* [TASK ITEM]
Every entry must be repeated exactly in the answer.

════════════════════

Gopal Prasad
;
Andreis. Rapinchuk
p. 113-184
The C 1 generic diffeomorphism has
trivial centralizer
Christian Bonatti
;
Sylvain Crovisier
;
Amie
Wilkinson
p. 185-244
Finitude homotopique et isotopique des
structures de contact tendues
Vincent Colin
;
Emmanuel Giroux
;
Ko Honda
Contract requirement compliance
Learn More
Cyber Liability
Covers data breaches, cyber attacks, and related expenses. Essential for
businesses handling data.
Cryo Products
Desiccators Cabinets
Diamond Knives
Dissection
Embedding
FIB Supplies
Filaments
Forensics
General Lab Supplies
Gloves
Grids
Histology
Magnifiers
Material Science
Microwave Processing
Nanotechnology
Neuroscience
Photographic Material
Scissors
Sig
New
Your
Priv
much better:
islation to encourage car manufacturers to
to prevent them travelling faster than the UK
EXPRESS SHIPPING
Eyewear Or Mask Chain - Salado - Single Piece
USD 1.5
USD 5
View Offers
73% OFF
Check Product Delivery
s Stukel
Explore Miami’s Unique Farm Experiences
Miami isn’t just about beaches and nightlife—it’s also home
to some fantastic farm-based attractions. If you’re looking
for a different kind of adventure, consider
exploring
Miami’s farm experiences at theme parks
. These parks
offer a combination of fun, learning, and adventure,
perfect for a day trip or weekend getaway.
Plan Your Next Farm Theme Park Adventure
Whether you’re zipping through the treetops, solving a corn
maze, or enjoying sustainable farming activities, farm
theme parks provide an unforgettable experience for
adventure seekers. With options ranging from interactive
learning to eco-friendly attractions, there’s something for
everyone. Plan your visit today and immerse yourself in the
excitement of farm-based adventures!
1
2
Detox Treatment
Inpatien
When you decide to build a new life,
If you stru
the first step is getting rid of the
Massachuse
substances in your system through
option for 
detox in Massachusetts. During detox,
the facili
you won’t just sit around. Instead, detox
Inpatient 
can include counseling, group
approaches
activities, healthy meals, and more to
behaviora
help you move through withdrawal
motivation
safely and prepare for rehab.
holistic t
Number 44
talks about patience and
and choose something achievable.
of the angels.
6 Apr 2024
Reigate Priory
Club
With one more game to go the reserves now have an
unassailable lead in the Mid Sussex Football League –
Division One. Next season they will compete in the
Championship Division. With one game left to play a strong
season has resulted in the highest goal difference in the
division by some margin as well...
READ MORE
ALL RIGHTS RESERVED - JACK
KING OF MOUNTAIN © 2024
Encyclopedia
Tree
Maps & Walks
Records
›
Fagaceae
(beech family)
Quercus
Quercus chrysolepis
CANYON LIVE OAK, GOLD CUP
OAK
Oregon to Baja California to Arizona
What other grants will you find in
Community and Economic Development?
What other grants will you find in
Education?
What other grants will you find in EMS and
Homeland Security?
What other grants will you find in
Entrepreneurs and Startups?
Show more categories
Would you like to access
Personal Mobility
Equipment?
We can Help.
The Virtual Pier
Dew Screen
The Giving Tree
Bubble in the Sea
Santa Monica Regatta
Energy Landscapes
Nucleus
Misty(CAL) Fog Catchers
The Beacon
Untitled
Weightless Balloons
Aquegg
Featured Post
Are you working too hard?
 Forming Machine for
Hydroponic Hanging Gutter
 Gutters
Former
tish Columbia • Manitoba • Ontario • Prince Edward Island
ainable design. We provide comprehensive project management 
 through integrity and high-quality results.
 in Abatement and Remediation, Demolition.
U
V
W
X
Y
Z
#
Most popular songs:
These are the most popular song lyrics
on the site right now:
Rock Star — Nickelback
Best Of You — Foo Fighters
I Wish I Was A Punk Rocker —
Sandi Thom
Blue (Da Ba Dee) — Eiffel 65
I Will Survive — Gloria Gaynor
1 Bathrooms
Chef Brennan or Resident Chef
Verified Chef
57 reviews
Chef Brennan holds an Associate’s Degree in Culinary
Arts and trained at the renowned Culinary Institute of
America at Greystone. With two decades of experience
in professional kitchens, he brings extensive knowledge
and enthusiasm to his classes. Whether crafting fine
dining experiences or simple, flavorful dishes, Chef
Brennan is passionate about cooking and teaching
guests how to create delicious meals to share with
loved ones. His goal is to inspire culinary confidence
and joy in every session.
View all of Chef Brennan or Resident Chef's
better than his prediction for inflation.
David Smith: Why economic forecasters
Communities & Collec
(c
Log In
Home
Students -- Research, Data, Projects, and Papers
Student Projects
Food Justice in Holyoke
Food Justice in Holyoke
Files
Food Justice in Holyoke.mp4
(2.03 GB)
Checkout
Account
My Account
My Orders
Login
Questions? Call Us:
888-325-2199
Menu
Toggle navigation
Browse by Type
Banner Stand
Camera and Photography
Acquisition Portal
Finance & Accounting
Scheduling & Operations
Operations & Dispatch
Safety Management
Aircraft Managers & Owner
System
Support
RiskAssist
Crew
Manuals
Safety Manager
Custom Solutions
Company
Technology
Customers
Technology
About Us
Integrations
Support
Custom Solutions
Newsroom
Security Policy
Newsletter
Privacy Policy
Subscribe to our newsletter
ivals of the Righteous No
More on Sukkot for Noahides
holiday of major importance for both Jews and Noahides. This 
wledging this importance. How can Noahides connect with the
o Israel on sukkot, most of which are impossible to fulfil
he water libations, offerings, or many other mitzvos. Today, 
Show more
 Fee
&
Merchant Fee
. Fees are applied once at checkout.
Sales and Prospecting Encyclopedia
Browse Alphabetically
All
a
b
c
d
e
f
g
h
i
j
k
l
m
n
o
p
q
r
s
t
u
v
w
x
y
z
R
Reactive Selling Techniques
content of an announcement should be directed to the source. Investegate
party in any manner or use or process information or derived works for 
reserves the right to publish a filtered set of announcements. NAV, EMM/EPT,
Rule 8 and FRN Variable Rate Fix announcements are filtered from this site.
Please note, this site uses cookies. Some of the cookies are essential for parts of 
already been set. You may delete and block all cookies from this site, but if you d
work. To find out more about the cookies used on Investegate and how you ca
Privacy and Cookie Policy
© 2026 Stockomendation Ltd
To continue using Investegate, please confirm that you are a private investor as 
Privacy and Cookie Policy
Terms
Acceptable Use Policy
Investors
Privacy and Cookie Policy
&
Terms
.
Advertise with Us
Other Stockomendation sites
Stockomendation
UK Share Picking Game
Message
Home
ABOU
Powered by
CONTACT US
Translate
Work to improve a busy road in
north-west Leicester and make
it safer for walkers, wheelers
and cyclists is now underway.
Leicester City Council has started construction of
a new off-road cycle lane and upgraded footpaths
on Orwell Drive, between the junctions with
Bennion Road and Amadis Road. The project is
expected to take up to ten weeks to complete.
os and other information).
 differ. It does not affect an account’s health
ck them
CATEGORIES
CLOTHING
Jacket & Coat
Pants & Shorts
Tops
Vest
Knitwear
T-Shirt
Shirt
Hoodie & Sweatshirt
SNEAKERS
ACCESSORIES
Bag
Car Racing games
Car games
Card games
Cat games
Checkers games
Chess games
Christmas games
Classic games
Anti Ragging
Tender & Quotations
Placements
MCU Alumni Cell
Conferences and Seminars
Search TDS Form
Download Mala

════════════════════

* [RESPONSE FOR THIS EXERCISE]
Gopal Prasad
;
Andreis. Rapinchuk
p. 113-184
The C 1 generic diffeomorphism has
trivial centralizer
Christian Bonatti
;
Sylvain Crovisier
;
Amie
Wilkinson
p. 185-244
Finitude homotopique et isotopique des
structures de contact tendues
Vincent Colin
;
Emmanuel Giroux
;
Ko Honda
Contract requirement compliance
Learn More
Cyber Liability
Covers data breaches, cyber attacks, and related expenses. Essential for
businesses handling data.
Cryo Products
Desiccators Cabinets
Diamond Knives
Dissection
Embedding
FIB Supplies
Filaments
Forensics
General Lab Supplies
Gloves
Grids
Histology
Magnifiers
Material Science
Microwave Processing
Nanotechnology
Neuroscience
Photographic Material
Scissors
Sig
New
Your
Priv
much better:
islation to encourage car manufacturers to
to prevent them travelling faster than the UK
EXPRESS SHIPPING
Eyewear Or Mask Chain - Salado - Single Piece
USD 1.5
USD 5
View Offers
73% OFF
Check Product Delivery
s Stukel
Explore Miami’s Unique Farm Experiences
Miami isn’t just about beaches and nightlife—it’s also home
to some fantastic farm-based attractions. If you’re looking
for a different kind of adventure, consider
exploring
Miami’s farm experiences at theme parks
. These parks
offer a combination of fun, learning, and adventure,
perfect for a day trip or weekend getaway.
Plan Your Next Farm Theme Park Adventure
Whether you’re zipping through the treetops, solving a corn
maze, or enjoying sustainable farming activities, farm
theme parks provide an unforgettable experience for
adventure seekers. With options ranging from interactive
learning to eco-friendly attractions, there’s something for
everyone. Plan your visit today and immerse yourself in the
excitement of farm-based adventures!
1
2
Detox Treatment
Inpatien
When you decide to build a new life,
If you stru
the first step is getting rid of the
Massachuse
substances in your system through
option for 
detox in Massachusetts. During detox,
the facili
you won’t just sit around. Instead, detox
Inpatient 
can include counseling, group
approaches
activities, healthy meals, and more to
behaviora
help you move through withdrawal
motivation
safely and prepare for rehab.
holistic t
Number 44
talks about patience and
and choose something achievable.
of the angels.
6 Apr 2024
Reigate Priory
Club
With one more game to go the reserves now have an
unassailable lead in the Mid Sussex Football League –
Division One. Next season they will compete in the
Championship Division. With one game left to play a strong
season has resulted in the highest goal difference in the
division by some margin as well...
READ MORE
ALL RIGHTS RESERVED - JACK
KING OF MOUNTAIN © 2024
Encyclopedia
Tree
Maps & Walks
Records
›
Fagaceae
(beech family)
Quercus
Quercus chrysolepis
CANYON LIVE OAK, GOLD CUP
OAK
Oregon to Baja California to Arizona
What other grants will you find in
Community and Economic Development?
What other grants will you find in
Education?
What other grants will you find in EMS and
Homeland Security?
What other grants will you find in
Entrepreneurs and Startups?
Show more categories
Would you like to access
Personal Mobility
Equipment?
We can Help.
The Virtual Pier
Dew Screen
The Giving Tree
Bubble in the Sea
Santa Monica Regatta
Energy Landscapes
Nucleus
Misty(CAL) Fog Catchers
The Beacon
Untitled
Weightless Balloons
Aquegg
Featured Post
Are you working too hard?
 Forming Machine for
Hydroponic Hanging Gutter
 Gutters
Former
tish Columbia • Manitoba • Ontario • Prince Edward Island
ainable design. We provide comprehensive project management 
 through integrity and high-quality results.
 in Abatement and Remediation, Demolition.
U
V
W
X
Y
Z
#
Most popular songs:
These are the most popular song lyrics
on the site right now:
Rock Star — Nickelback
Best Of You — Foo Fighters
I Wish I Was A Punk Rocker —
Sandi Thom
Blue (Da Ba Dee) — Eiffel 65
I Will Survive — Gloria Gaynor
1 Bathrooms
Chef Brennan or Resident Chef
Verified Chef
57 reviews
Chef Brennan holds an Associate’s Degree in Culinary
Arts and trained at the renowned Culinary Institute of
America at Greystone. With two decades of experience
in professional kitchens, he brings extensive knowledge
and enthusiasm to his classes. Whether crafting fine
dining experiences or simple, flavorful dishes, Chef
Brennan is passionate about cooking and teaching
guests how to create delicious meals to share with
loved ones. His goal is to inspire culinary confidence
and joy in every session.
View all of Chef Brennan or Resident Chef's
better than his prediction for inflation.
David Smith: Why economic forecasters
Communities & Collec
(c
Log In
Home
Students -- Research, Data, Projects, and Papers
Student Projects
Food Justice in Holyoke
Food Justice in Holyoke
Files
Food Justice in Holyoke.mp4
(2.03 GB)
Checkout
Account
My Account
My Orders
Login
Questions? Call Us:
888-325-2199
Menu
Toggle navigation
Browse by Type
Banner Stand
Camera and Photography
Acquisition Portal
Finance & Accounting
Scheduling & Operations
Operations & Dispatch
Safety Management
Aircraft Managers & Owner
System
Support
RiskAssist
Crew
Manuals
Safety Manager
Custom Solutions
Company
Technology
Customers
Technology
About Us
Integrations
Support
Custom Solutions
Newsroom
Security Policy
Newsletter
Privacy Policy
Subscribe to our newsletter
ivals of the Righteous No
More on Sukkot for Noahides
holiday of major importance for both Jews and Noahides. This 
wledging this importance. How can Noahides connect with the
o Israel on sukkot, most of which are impossible to fulfil
he water libations, offerings, or many other mitzvos. Today, 
Show more
 Fee
&
Merchant Fee
. Fees are applied once at checkout.
Sales and Prospecting Encyclopedia
Browse Alphabetically
All
a
b
c
d
e
f
g
h
i
j
k
l
m
n
o
p
q
r
s
t
u
v
w
x
y
z
R
Reactive Selling Techniques
content of an announcement should be directed to the source. Investegate
party in any manner or use or process information or derived works for 
reserves the right to publish a filtered set of announcements. NAV, EMM/EPT,
Rule 8 and FRN Variable Rate Fix announcements are filtered from this site.
Please note, this site uses cookies. Some of the cookies are essential for parts of 
already been set. You may delete and block all cookies from this site, but if you d
work. To find out more about the cookies used on Investegate and how you ca
Privacy and Cookie Policy
© 2026 Stockomendation Ltd
To continue using Investegate, please confirm that you are a private investor as 
Privacy and Cookie Policy
Terms
Acceptable Use Policy
Investors
Privacy and Cookie Policy
&
Terms
.
Advertise with Us
Other Stockomendation sites
Stockomendation
UK Share Picking Game
Message
Home
ABOU
Powered by
CONTACT US
Translate
Work to improve a busy road in
north-west Leicester and make
it safer for walkers, wheelers
and cyclists is now underway.
Leicester City Council has started construction of
a new off-road cycle lane and upgraded footpaths
on Orwell Drive, between the junctions with
Bennion Road and Amadis Road. The project is
expected to take up to ten weeks to complete.
os and other information).
 differ. It does not affect an account’s health
ck them
CATEGORIES
CLOTHING
Jacket & Coat
Pants & Shorts
Tops
Vest
Knitwear
T-Shirt
Shirt
Hoodie & Sweatshirt
SNEAKERS
ACCESSORIES
Bag
Car Racing games
Car games
Card games
Cat games
Checkers games
Chess games
Christmas games
Classic games
Anti Ragging
Tender & Quotations
Placements
MCU Alumni Cell
Conferences and Seminars
Search TDS Form
Download Mala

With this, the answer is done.